Early life and career
Donald Richberg was born in July 1881 in Knoxville, Tennessee, to John Carl and Eloise Olivia Richberg. His grandfather, Louis Richberg, and his father had migrated from Germany to the U.S. in 1851. His grandfather set up shop as a merchant in New York City before moving to Chicago, Illinois, in 1854 and starting a meatpacking business. Richberg's father became a corporate attorney and later represented the City of Chicago. His grandmother, Mirenda Briggs Randall, and his mother were both physicians. His sister was the aviator Leda Richberg-Hornsby.Donald Richberg graduated from a Chicago public high school, received a bachelor's degree from the University of Chicago in 1901, and a J.D. from Harvard University in 1904. He met Elizabeth Harriet Herrick while at Harvard, and they married in 1906; they separated in 1915, and divorced in 1917 after she left him. He soon married Lynette Mulvey, but they divorced in 1924. The same year, he married Florence Weed. They had one daughter.

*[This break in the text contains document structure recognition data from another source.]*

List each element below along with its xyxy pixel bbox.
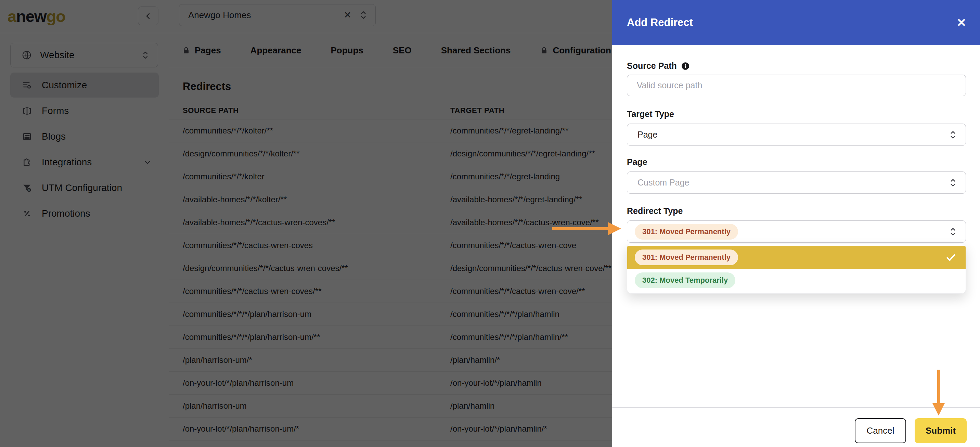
option-302-pill: 302: Moved Temporarily bbox=[635, 272, 735, 288]
drawer-footer: Cancel Submit bbox=[612, 418, 980, 443]
redirect-type-value-pill: 301: Moved Permanently bbox=[635, 224, 738, 240]
source-path-field bbox=[627, 75, 966, 96]
footer-divider bbox=[612, 407, 980, 408]
info-icon[interactable] bbox=[681, 62, 690, 70]
chevron-updown-icon bbox=[948, 178, 958, 188]
add-redirect-drawer: Add Redirect ✕ Source Path Target Type P… bbox=[612, 0, 980, 447]
dropdown-option-301[interactable]: 301: Moved Permanently bbox=[627, 246, 966, 269]
target-type-label: Target Type bbox=[627, 109, 966, 119]
chevron-updown-icon bbox=[948, 227, 958, 237]
source-path-input[interactable] bbox=[637, 80, 956, 91]
cancel-button[interactable]: Cancel bbox=[855, 418, 906, 443]
submit-button[interactable]: Submit bbox=[915, 418, 967, 443]
drawer-body: Source Path Target Type Page Page Custom… bbox=[627, 45, 966, 243]
annotation-arrow-redirect-type bbox=[552, 220, 622, 239]
option-301-pill: 301: Moved Permanently bbox=[635, 250, 738, 265]
target-type-select[interactable]: Page bbox=[627, 124, 966, 146]
source-path-label-text: Source Path bbox=[627, 61, 677, 71]
drawer-title: Add Redirect bbox=[627, 16, 693, 29]
page-label: Page bbox=[627, 157, 966, 167]
redirect-type-select[interactable]: 301: Moved Permanently bbox=[627, 220, 966, 243]
check-icon bbox=[945, 251, 957, 263]
redirect-type-label: Redirect Type bbox=[627, 206, 966, 216]
drawer-header: Add Redirect ✕ bbox=[612, 0, 980, 45]
close-icon[interactable]: ✕ bbox=[957, 17, 967, 29]
redirect-type-dropdown: 301: Moved Permanently 302: Moved Tempor… bbox=[627, 244, 966, 294]
dropdown-option-302[interactable]: 302: Moved Temporarily bbox=[627, 269, 966, 292]
page-select[interactable]: Custom Page bbox=[627, 172, 966, 194]
source-path-label: Source Path bbox=[627, 61, 966, 71]
page-select-placeholder: Custom Page bbox=[638, 178, 689, 188]
annotation-arrow-submit bbox=[931, 369, 946, 418]
target-type-value: Page bbox=[638, 130, 657, 140]
chevron-updown-icon bbox=[948, 130, 958, 140]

Richberg and his father established a law firm, Richberg & Richberg, in Chicago. In 1913, Harold L. Ickes joined the firm. His increasingly ill father gave up the practice of law in 1915, and Morgan Davies and John S. Lord joined the firm. He was named a special state's attorney from 1913 to 1915 and assisted the City of Chicago with its extensive litigation against the People's Gas Company, and from 1916 to 1919 was a special master for a Chicago city court of chancery.
Richberg's first foray into politics was in 1905. Becoming involved in progressive politics, he became a close associate of Jane Addams and Charles Edward Merriam, and campaigned heavily for Edward Fitzsimmons Dunne in the mayoral race that fall. Along with Ickes, he helped form the Progressive-Republican League of Illinois, and became an active member of the Progressive Party nationally.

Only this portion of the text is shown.